2018-09-05T18:38:20-03:00

Por: Bárbara Simeoni

Desde 1949 que se conmemora el Día del Inmigrante el 4 de septiembre, en recuerdo al Primer Triunvirato que ofrecía la protección a todo ciudadano de otra nación que quiera habitar nuestro país. Desde entonces, se ha reconocido a Argentina como un país que suele aceptar a todo aquel que quiera pertenecer a nuestro territorio.

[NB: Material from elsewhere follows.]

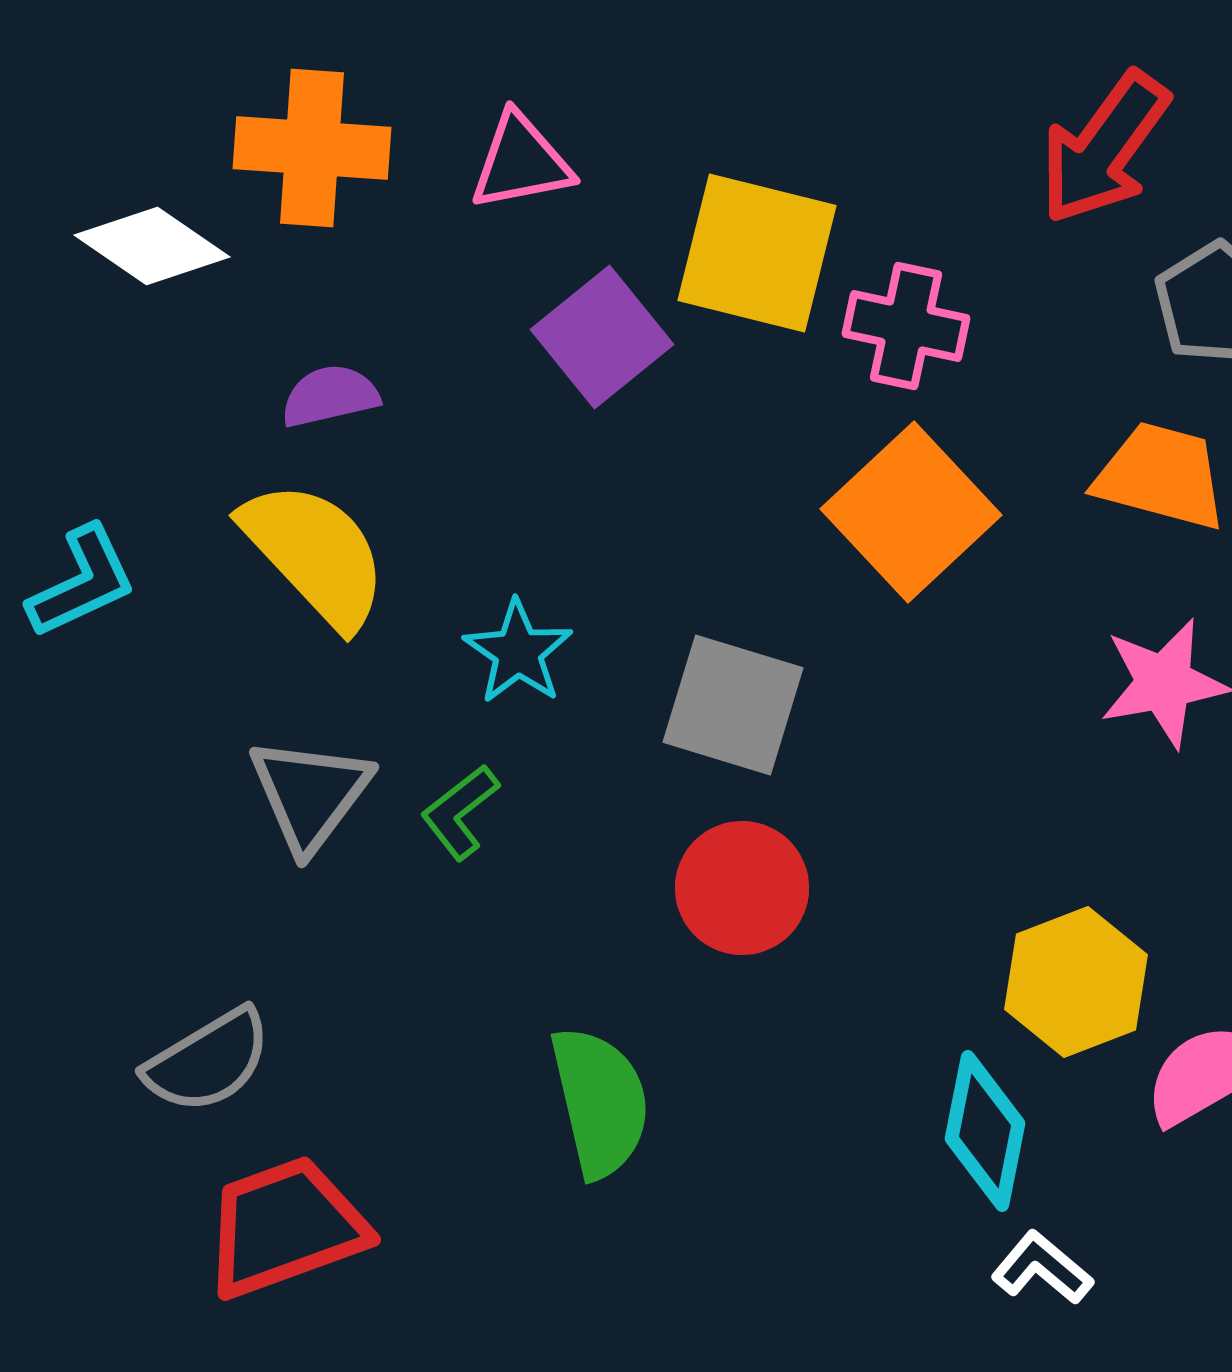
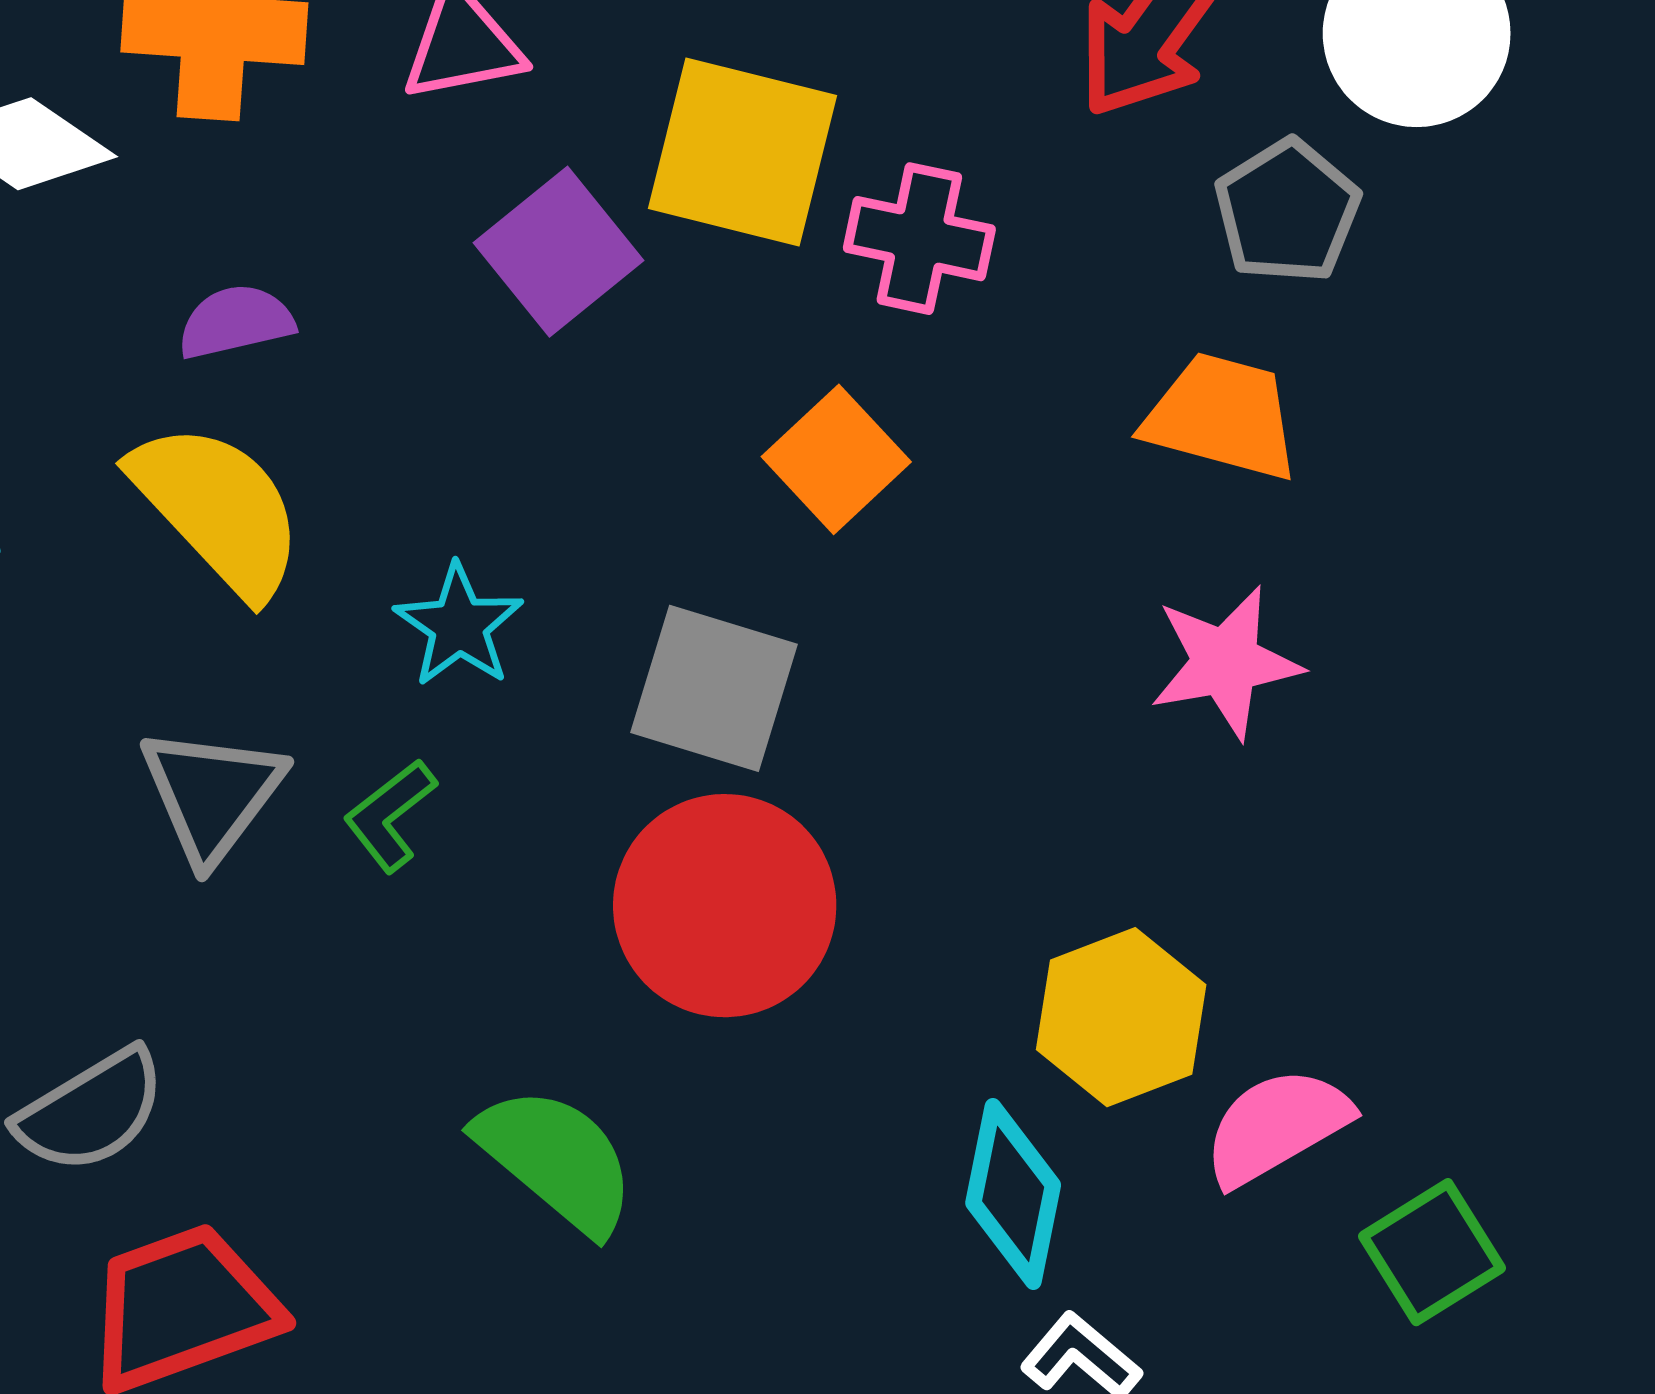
orange square: (911, 512) -> (836, 459), moved, size x0.7
red circle: (742, 888) -> (725, 906), size x1.4
green semicircle: (600, 1102) -> (556, 1160), turned -37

Y lo justifican desde sus políticas públicas: sistemas de salud y de educación para quien quiera habitar suelo argentino.

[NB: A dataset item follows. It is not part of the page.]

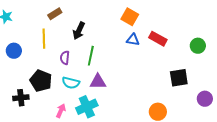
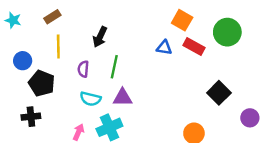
brown rectangle: (55, 14) -> (52, 17), moved
orange square: (130, 17) -> (182, 20), moved
green circle: (198, 46) -> (227, 32), moved, size x1.5
black square: (179, 78) -> (219, 93), turned -36
black pentagon: (41, 81) -> (42, 83), moved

Sin embargo, en la cotidianidad, la realidad parece ser otra. Ser de otro país y vivir en Argentina es una práctica que se debe llevar con mucha fortaleza. Jennifer Parker tiene 22 años y es afroargentina, hija de un hombre afroamericano. Nadie más que ella sabe lo que es ser negro en Argentina: “Mi papá vino de Estados Unidos a jugar al básquet y conoció a mi mamá acá. Hasta el día de hoy que sufro el racismo y el desconcierto de la gente cuando les digo que soy argentina”, cuenta Jennifer, sobre las respuestas que recibe. “Siempre necesitan saber más, no se conforman con saber que sos argentina como lo harían con una persona blanca”.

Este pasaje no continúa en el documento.